INFO 05-09 09:38:26 llm_engine.py:100] Initializing an LLM engine (v0.4.2) with config: model='Efficient-Large-Model/VILA1.5-13b-AWQ', speculative_config=None, tokenizer='Efficient-Large-Model/VILA1.5-13b-AWQ', skip_tokenizer_init=False, tokenizer_mode=auto, revision=None, tokenizer_revision=None, trust_remote_code=False, dtype=torch.float16, max_seq_len=2048, download_dir=None, load_format=LoadFormat.AUTO, tensor_parallel_size=1, disable_custom_all_reduce=False, quantization=awq, enforce_eager=False, kv_cache_dtype=auto, quantization_param_path=None, device_config=cuda, decoding_config=DecodingConfig(guided_decoding_backend='outlines'), seed=0, served_model_name=Efficient-Large-Model/VILA1.5-13b-AWQ)
Traceback (most recent call last):
  File "//testvllm.py", line 13, in <module>
    llm = LLM(model=model_id, quantization="awq", dtype="half")
  File "/home/ray/anaconda3/lib/python3.10/site-packages/vllm/entrypoints/llm.py", line 123, in __init__
    self.llm_engine = LLMEngine.from_engine_args(
  File "/home/ray/anaconda3/lib/python3.10/site-packages/vllm/engine/llm_engine.py", line 292, in from_engine_args
    engine = cls(
  File "/home/ray/anaconda3/lib/python3.10/site-packages/vllm/engine/llm_engine.py", line 150, in __init__
    self._init_tokenizer()
  File "/home/ray/anaconda3/lib/python3.10/site-packages/vllm/engine/llm_engine.py", line 328, in _init_tokenizer
    self.tokenizer = get_tokenizer_group(
  File "/home/ray/anaconda3/lib/python3.10/site-packages/vllm/transformers_utils/tokenizer_group/__init__.py", line 20, in get_tokenizer_group
    return TokenizerGroup(**init_kwargs)
  File "/home/ray/anaconda3/lib/python3.10/site-packages/vllm/transformers_utils/tokenizer_group/tokenizer_group.py", line 23, in __init__
    self.tokenizer = get_tokenizer(self.tokenizer_id, **tokenizer_config)

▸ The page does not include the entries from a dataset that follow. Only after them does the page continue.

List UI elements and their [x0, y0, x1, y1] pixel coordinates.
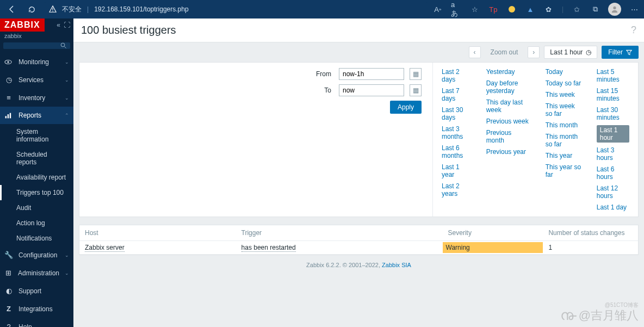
preset-link[interactable]: Last 30 minutes: [597, 106, 629, 121]
preset-link[interactable]: This week so far: [546, 102, 581, 118]
help-icon: ?: [4, 323, 13, 327]
from-calendar-button[interactable]: ▦: [410, 68, 422, 80]
preset-link[interactable]: Last 1 year: [442, 163, 471, 178]
sub-action-log[interactable]: Action log: [0, 215, 73, 231]
preset-link[interactable]: Last 30 days: [442, 106, 471, 121]
nav-label: Configuration: [18, 251, 57, 259]
from-label: From: [316, 70, 333, 78]
ext3-icon[interactable]: ▲: [525, 4, 536, 15]
read-aloud-icon[interactable]: A»: [432, 4, 443, 15]
fav-icon[interactable]: ✩: [571, 4, 582, 15]
footer-link[interactable]: Zabbix SIA: [382, 262, 411, 268]
profile-avatar[interactable]: [608, 3, 621, 16]
preset-link[interactable]: Today so far: [546, 79, 581, 87]
address-bar[interactable]: 不安全 | 192.168.159.101/toptriggers.php: [44, 2, 428, 16]
sub-triggers-top[interactable]: Triggers top 100: [0, 185, 73, 200]
to-input[interactable]: [339, 84, 404, 96]
preset-link[interactable]: This month so far: [546, 133, 581, 148]
nav-label: Monitoring: [18, 58, 49, 66]
filter-presets: Last 2 days Last 7 days Last 30 days Las…: [433, 63, 638, 217]
preset-link[interactable]: This year so far: [546, 163, 581, 178]
sub-notifications[interactable]: Notifications: [0, 231, 73, 246]
browser-bar: 不安全 | 192.168.159.101/toptriggers.php A»…: [0, 0, 644, 18]
filter-toggle-button[interactable]: Filter: [602, 46, 639, 59]
sidebar: ZABBIX « ⛶ zabbix Monitoring ⌄ ◷ Service…: [0, 18, 73, 327]
preset-link[interactable]: Last 15 minutes: [597, 87, 629, 102]
from-input[interactable]: [339, 68, 404, 80]
apply-button[interactable]: Apply: [390, 101, 422, 114]
integrations-icon: Z: [4, 305, 13, 313]
svg-rect-9: [10, 113, 11, 118]
preset-link[interactable]: This month: [546, 121, 581, 129]
sub-system-info[interactable]: System information: [0, 124, 73, 147]
nav-reports[interactable]: Reports ⌃: [0, 107, 73, 124]
collections-icon[interactable]: ⧉: [590, 4, 600, 15]
nav-label: Integrations: [18, 305, 53, 313]
preset-link[interactable]: This day last week: [486, 98, 530, 114]
star-icon[interactable]: ☆: [469, 4, 480, 15]
trigger-link[interactable]: has been restarted: [242, 244, 296, 252]
preset-link[interactable]: Last 12 hours: [597, 184, 629, 200]
back-button[interactable]: [4, 2, 20, 17]
nav-integrations[interactable]: Z Integrations: [0, 300, 73, 318]
sub-availability[interactable]: Availability report: [0, 170, 73, 185]
nav-administration[interactable]: ⊞ Administration ⌄: [0, 264, 73, 282]
nav-label: Administration: [18, 269, 59, 277]
preset-link[interactable]: Last 3 months: [442, 125, 471, 140]
nav-label: Services: [18, 76, 44, 84]
preset-link[interactable]: Last 2 days: [442, 68, 471, 83]
nav-support[interactable]: ◐ Support: [0, 282, 73, 300]
refresh-button[interactable]: [24, 2, 39, 17]
preset-link[interactable]: Last 2 years: [442, 182, 471, 198]
time-next-button[interactable]: ›: [528, 46, 540, 58]
collapse-icon[interactable]: «: [57, 21, 60, 29]
sub-audit[interactable]: Audit: [0, 200, 73, 215]
preset-link[interactable]: Yesterday: [486, 68, 530, 76]
logo[interactable]: ZABBIX: [0, 18, 45, 32]
preset-link[interactable]: This year: [546, 152, 581, 159]
clock-icon: ◷: [586, 48, 591, 56]
preset-link[interactable]: Day before yesterday: [486, 79, 530, 95]
translate-icon[interactable]: aあ: [451, 4, 462, 15]
time-prev-button[interactable]: ‹: [469, 46, 481, 58]
nav-services[interactable]: ◷ Services ⌄: [0, 71, 73, 89]
chevron-down-icon: ⌄: [65, 59, 69, 65]
filter-icon: [626, 50, 632, 55]
preset-link[interactable]: Previous week: [486, 118, 530, 125]
preset-link[interactable]: Last 6 hours: [597, 165, 629, 181]
sidebar-search[interactable]: [3, 42, 70, 49]
zoom-out-button[interactable]: Zoom out: [485, 48, 524, 56]
nav-monitoring[interactable]: Monitoring ⌄: [0, 53, 73, 71]
preset-link[interactable]: Today: [546, 68, 581, 76]
ext1-icon[interactable]: Tp: [488, 4, 499, 15]
settings-icon[interactable]: ✿: [543, 4, 554, 15]
th-host: Host: [79, 225, 236, 241]
filter-panel: From ▦ To ▦ Apply Last 2 days Last 7 day…: [79, 62, 639, 217]
preset-link[interactable]: Previous year: [486, 148, 530, 156]
nav-inventory[interactable]: ≡ Inventory ⌄: [0, 89, 73, 107]
host-link[interactable]: Zabbix server: [85, 244, 125, 252]
clock-icon: ◷: [4, 76, 13, 84]
preset-link[interactable]: Last 6 months: [442, 144, 471, 159]
more-icon[interactable]: ⋯: [629, 4, 640, 15]
sidebar-header: ZABBIX « ⛶: [0, 18, 73, 32]
watermark: @51CTO博客 ൹ @吉月雏八: [560, 307, 639, 324]
preset-link[interactable]: Last 3 hours: [597, 146, 629, 162]
nav-configuration[interactable]: 🔧 Configuration ⌄: [0, 246, 73, 264]
preset-link[interactable]: Last 5 minutes: [597, 68, 629, 83]
time-range-tab[interactable]: Last 1 hour ◷: [544, 46, 597, 59]
to-calendar-button[interactable]: ▦: [410, 84, 422, 96]
preset-link[interactable]: This week: [546, 91, 581, 98]
preset-link[interactable]: Last 7 days: [442, 87, 471, 102]
ext2-icon[interactable]: [506, 4, 517, 15]
preset-link[interactable]: Previous month: [486, 129, 530, 144]
fullscreen-icon[interactable]: ⛶: [64, 21, 70, 29]
svg-point-3: [61, 43, 65, 47]
preset-link-selected[interactable]: Last 1 hour: [597, 125, 629, 143]
preset-link[interactable]: Last 1 day: [597, 203, 629, 211]
chart-icon: [4, 112, 13, 119]
nav-help[interactable]: ? Help: [0, 318, 73, 327]
sub-scheduled[interactable]: Scheduled reports: [0, 147, 73, 170]
insecure-label: 不安全: [62, 5, 82, 14]
page-help-icon[interactable]: ?: [631, 24, 636, 36]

  File "/home/ray/anaconda3/lib/python3.10/site-packages/vllm/transformers_utils/tokenizer.py", line 92, in get_tokenizer
    tokenizer = AutoTokenizer.from_pretrained(
  File "/home/ray/anaconda3/lib/python3.10/site-packages/transformers/models/auto/tokenization_auto.py", line 880, in from_pretrained
    return tokenizer_class_fast.from_pretrained(pretrained_model_name_or_path, *inputs, **kwargs)

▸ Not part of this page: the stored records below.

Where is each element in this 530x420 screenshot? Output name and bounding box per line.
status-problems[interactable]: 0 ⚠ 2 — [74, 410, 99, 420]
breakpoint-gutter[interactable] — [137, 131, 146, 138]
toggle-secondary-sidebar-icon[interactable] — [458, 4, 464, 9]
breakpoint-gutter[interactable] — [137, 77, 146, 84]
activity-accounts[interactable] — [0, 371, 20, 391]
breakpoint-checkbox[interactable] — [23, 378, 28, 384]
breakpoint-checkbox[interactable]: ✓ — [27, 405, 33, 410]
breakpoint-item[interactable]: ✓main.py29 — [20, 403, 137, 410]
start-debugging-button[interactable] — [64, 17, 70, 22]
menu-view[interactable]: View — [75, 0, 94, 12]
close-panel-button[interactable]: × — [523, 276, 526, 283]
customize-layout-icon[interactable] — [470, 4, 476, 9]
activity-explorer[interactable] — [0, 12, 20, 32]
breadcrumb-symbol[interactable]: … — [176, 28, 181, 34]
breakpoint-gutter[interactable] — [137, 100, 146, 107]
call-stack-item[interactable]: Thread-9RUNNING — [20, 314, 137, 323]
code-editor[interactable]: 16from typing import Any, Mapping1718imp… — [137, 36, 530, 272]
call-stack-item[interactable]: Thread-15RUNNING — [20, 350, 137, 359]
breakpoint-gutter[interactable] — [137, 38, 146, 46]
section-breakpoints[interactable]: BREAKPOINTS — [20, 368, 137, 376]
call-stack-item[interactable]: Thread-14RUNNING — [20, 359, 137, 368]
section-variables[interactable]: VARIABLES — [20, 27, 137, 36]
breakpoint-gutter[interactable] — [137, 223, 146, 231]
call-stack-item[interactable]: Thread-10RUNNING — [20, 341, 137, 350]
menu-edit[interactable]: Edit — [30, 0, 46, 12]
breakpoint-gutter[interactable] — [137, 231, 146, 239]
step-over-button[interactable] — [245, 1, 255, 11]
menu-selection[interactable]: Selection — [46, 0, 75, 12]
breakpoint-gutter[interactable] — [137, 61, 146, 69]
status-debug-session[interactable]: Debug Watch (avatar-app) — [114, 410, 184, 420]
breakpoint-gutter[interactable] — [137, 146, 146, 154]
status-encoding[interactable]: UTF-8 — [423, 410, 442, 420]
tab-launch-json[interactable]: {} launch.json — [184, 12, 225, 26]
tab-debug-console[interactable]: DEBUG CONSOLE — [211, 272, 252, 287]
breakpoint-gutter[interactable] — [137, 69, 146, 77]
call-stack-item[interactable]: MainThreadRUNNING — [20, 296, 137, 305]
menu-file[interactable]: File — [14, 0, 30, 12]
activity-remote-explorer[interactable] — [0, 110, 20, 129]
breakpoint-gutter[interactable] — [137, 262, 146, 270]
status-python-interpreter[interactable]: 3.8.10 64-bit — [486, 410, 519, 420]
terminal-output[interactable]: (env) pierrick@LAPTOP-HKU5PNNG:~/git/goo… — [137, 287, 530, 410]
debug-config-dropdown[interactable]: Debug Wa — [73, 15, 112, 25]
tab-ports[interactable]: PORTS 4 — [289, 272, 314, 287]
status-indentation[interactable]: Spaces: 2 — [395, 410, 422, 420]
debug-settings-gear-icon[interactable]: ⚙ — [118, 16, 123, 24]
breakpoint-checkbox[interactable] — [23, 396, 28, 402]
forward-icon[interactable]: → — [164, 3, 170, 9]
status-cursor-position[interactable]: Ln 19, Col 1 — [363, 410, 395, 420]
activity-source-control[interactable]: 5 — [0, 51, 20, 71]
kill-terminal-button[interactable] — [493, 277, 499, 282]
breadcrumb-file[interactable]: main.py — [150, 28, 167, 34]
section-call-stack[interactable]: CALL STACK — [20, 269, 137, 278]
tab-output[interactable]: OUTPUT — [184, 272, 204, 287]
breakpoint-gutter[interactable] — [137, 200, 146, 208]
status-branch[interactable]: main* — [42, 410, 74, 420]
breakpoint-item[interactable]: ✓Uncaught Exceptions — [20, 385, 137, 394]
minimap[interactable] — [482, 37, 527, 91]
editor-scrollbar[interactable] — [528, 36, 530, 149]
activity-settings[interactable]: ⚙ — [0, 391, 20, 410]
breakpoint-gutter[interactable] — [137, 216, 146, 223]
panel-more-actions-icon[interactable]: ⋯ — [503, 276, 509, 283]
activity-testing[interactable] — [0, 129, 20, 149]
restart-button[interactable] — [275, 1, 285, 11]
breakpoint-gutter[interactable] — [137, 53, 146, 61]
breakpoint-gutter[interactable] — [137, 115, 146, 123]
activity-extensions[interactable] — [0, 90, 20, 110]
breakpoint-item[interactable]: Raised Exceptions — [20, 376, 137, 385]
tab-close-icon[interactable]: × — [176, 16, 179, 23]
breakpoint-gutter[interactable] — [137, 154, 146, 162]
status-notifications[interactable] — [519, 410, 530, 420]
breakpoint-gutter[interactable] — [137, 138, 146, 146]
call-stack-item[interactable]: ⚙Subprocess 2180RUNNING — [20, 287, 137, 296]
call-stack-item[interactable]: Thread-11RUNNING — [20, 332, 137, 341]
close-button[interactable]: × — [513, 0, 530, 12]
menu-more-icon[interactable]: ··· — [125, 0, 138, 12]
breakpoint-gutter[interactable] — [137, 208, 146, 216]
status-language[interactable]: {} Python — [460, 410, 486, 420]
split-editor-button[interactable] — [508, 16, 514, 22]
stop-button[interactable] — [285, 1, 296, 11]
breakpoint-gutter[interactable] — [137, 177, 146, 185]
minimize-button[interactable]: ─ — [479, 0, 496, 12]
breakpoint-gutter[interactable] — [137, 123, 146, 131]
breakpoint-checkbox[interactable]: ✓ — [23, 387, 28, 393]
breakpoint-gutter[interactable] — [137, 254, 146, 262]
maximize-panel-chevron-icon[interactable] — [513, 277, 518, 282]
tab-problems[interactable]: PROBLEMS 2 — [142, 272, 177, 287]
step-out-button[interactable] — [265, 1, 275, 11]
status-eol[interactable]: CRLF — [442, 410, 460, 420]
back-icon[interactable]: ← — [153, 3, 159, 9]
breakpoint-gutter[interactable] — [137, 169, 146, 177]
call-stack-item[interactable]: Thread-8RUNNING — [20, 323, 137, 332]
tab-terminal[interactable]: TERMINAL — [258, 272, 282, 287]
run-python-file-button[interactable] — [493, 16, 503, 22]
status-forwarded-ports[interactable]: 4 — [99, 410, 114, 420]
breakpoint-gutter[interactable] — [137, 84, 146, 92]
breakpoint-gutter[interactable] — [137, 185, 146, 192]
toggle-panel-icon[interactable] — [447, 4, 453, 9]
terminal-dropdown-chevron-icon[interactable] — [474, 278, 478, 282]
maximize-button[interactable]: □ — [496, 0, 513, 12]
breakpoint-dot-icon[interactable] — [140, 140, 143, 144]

  File "/home/ray/anaconda3/lib/python3.10/site-packages/transformers/tokenization_utils_base.py", line 2073, in from_pretrained
    raise EnvironmentError(
OSError: Can't load tokenizer for 'Efficient-Large-Model/VILA1.5-13b-AWQ'. If you were trying to load it from 'https://huggingface.co/models', make sure you don't have a local directory with the same name. Otherwise, make sure 'Efficient-Large-Model/VILA1.5-13b-AWQ' is the correct path to a directory containing all relevant files for a LlamaTokenizerFast tokenizer.

Which seems to suggest that the LLama tokenizer isn't in the llm directory? Do we need a tokenizer.json in the repo? Even if I add that, it seems to have trouble loading the tokenizer.

ys-2020 commented 1 month ago

Hi @kousun12 , thanks for your interest in VILA! For the first question, I am wondering what is the version of your transformers, and how do you install VILA? The model arch llava_llama should be already defined if you have installed VILA and the right version of transformers. For the second question, tokenizer.json is here, under the llm folder rather than the root of the model. You may need to modify the code for loading VILA to solve the problem. And please note that you need to make sure that the VILA model is served with newest TinyChat backends.